First-in-class oral sotagliflozin (Zynquista, Lexicon/Sanofi), accepted for review by the FDA in May, acts on SGLT1 in the gastrointestinal tract and on SGLT2 in the kidney, according to John Buse, MD, PhD, director of the Diabetes Center, director of the North Carolina Translational and Clinical Sciences Institute and executive associate dean for clinical research at the University of North Carolina School of Medicine in Chapel Hill.
“Inhibition of SGLT1 blunts and delays the rise in glucose after meals. SGLT2, on the other hand, is the primary glucose transporter in the kidney, where it reabsorbs 90% of the filtered glucose,” Buse said during a press briefing. “There is about 180 g per day of glucose that’s filtered through the kidney, so arguably, the kidney is as important an organ for glucose metabolism as the GI tract. ... In fact, the amount of carbohydrate that passes through the GI tract and the kidneys is more or less similar.”

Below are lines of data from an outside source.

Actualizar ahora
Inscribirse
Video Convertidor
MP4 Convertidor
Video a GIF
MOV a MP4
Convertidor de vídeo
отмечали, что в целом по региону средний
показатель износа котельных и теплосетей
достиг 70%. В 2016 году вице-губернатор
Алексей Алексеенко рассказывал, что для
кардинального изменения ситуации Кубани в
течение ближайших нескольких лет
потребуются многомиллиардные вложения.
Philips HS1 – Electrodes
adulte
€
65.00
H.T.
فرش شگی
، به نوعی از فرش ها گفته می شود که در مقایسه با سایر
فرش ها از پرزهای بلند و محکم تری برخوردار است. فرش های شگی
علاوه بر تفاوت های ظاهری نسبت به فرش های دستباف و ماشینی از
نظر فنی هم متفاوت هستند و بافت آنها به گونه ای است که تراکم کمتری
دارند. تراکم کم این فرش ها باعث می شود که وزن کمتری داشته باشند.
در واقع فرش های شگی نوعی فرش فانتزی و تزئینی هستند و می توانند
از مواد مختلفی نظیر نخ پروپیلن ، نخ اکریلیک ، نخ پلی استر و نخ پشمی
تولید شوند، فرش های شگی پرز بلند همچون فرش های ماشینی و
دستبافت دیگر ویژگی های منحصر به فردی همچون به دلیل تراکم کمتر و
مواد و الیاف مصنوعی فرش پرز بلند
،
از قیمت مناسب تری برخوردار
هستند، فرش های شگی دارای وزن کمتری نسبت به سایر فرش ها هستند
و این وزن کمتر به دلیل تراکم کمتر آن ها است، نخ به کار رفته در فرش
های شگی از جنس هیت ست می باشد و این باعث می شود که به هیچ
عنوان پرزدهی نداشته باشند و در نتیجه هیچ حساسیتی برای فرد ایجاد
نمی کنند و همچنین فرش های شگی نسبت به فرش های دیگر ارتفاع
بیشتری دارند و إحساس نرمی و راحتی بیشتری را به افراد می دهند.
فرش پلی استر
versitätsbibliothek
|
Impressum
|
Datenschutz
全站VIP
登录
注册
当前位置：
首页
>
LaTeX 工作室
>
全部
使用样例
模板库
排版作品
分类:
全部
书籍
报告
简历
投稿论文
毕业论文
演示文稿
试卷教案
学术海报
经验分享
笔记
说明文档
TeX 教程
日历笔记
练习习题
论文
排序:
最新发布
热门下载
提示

In a phase 3, randomized, double-blind, controlled clinical trial, Buse and colleagues assigned
793 adults with type 1 diabetes receiving optimized insulin therapy (mean age, 45 years; mean BMI, about 30 kg/m2; mean HbA1c, 7.5%; mean daily insulin dose .74 units/kg per day; 60% using an insulin pump) to daily 200 mg sotagliflozin, 400 mg sotagliflozin or placebo in addition to their insulin. Primary endpoint was change in HbA1c from baseline to week 24. Participants experienced a 3.6% reduction in HbA1c during insulin intensification prior to baseline, Buse said.
At 24 weeks following the addition of sotagliflozin, those in the 200-mg and 400-mg groups had HbA1c –0.36% and –0.41% lower, respectively, than the placebo group and –0.25% and –0.31% lower, respectively, at week 52 (P < .001 for all comparisons).
At week 52, 26.6% of those in the 200-mg group and 32.4% of those in the 400-mg group achieved HbA1c less than 7% without severe hypoglycemia or diabetic ketoacidosis vs. 19% in the placebo group. Participants in the sotagliflozin groups also experienced greater reductions in fasting plasma glucose and body weight vs. placebo at 52 weeks, according to Buse.
Similar numbers of total treatment-emergent adverse events and events leading to discontinuation occurred in all three groups, Buse said.
“The major focus in the development of SGLT inhibitors in the setting of type 1 diabetes regarding safety has been around diabetic ketoacidosis,” Buse said. A small increase in diabetic ketoacidosis was seen in the 200-mg (3.4%) and 400-mg (4.2%) groups vs. placebo (0.4%).
Fewer participants in the sotagliflozin groups experienced at least one severe hypoglycemic event (6.5% in each group) vs. placebo (9.7%).
The sotagliflozin groups experienced a modest increase in diarrhea — likely driven by local SGLT1 inhibition in the intestine, Buse said — as well as genital mycotic infections related to the glucose in the urinary tract typically seen with these agents.
“There was a significant difference from placebo in patient-reported outcomes related to treatment satisfaction, and that was maintained at 52 weeks,” Buse said. “The small but increased risk of diabetic ketoacidosis can be potentially mitigated with proper education and ketone monitoring. Thus, we believe that sotagliflozin is effective in subjects with type 1 diabetes and has an acceptable risk-benefit profile.” – by Jill Rollet
Reference:
Buse JB, et al. 212-OR. Presented at: American Diabetes Association 78th Scientific Sessions; June 22-26, 2018; Orlando, Fla.
Disclosure: Buse reports he has financial ties with the ADA, Adocia, AstraZeneca, Boehringer Ingelheim, Dexcom, Elcelyx Therapeutics, Eli Lilly and Company, Fractyl Laboratories, Intarcia Therapeutics, Johnson & Johnson, Lexicon Pharmaceuticals, Metavention, National Center for Advancing Translational Sciences, National Institute of Environmental Health Sciences, NHLBI, NovaTarg, Novo Nordisk, Patient-Centered Outcomes Research Institute, Sanofi, Shenzhen Hightide Biopharmaceutical, Theracos and vTv Therapeutics.